Another instance of the blatant creation of space for majoritarianism was seen in the 2002 Gujarat riots where chief minister Narendra Modi gave an open hand to Sangh organisations and their lumpens to carry out mass genocide of minority communities and their supporters. The premeditated design behind the riots was explained in detail by the judgment in the Naroda Patiya riots. The complicity of the state government has been elucidated by Lt General Zamiruddin Shah in his book The Sarkari Mussalman who recounts his experience as the commander of operation Parakram during the riots. Shah shows that the Modi government was not responsive to his calls to take action and that the police had been totally communalised during the riots. This was borne out by the ways in which investigations were handled by the police.

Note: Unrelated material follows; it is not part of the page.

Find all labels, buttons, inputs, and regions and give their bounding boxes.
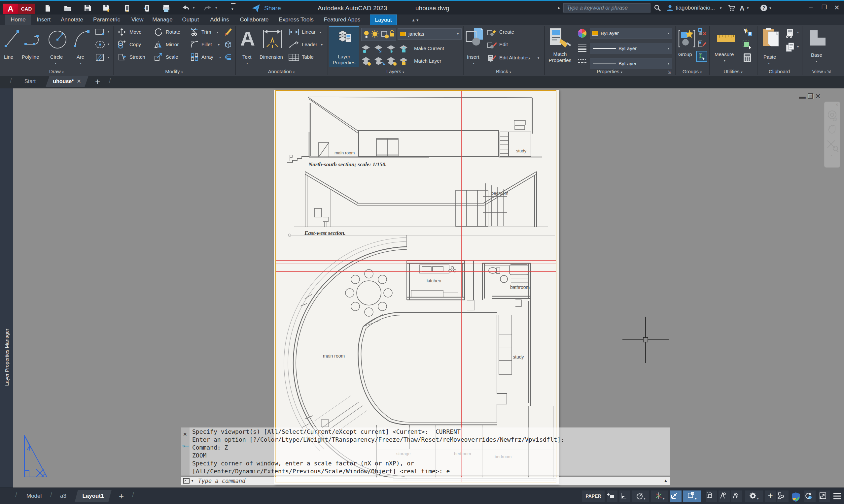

This indictment further strengthens the conclusion that Gujarat 2002 was seen as a site of experimentation for Hindutva forces, and their success further strengthened their resolve to attack the constitutional fabric once they came into power within the country.

The most recent attempt at polarisation is the protest against Sabarimala judgment and the statements made by the BJP president against the Supreme Court. It is well known that the petitioners in the case were not leftists rather some of them were close to the Rashtriya Sewika Sangh. However once the state government declared its intent to abide by the judgment, the ugly head of the Sangh reared against once again. The threats to dismiss government in the name of protecting ‘tradition’ became commonplace and an explosive situation was created where lumpen elements gained the upper hand under the umbrella of Sanghi ‘Ayyappa devotees’. It is questionable whether this move has a genuine ‘religious’ element at all, as its main aim is to dismantle a democratically elected government. In other words the BJP and Sangh are using Sabarimala and the Sangh to destablise a progressive harmonious society and polity. In the light of the above discussion, it is obvious that Doval’s comments on the enemy within do not apply to anyone else, but the Sangh Parivar and its union government. It is one more attempt at the creation of the ideological foundations for undoing the conception of a modern nation state that was established through many sacrifices of workers and peasants.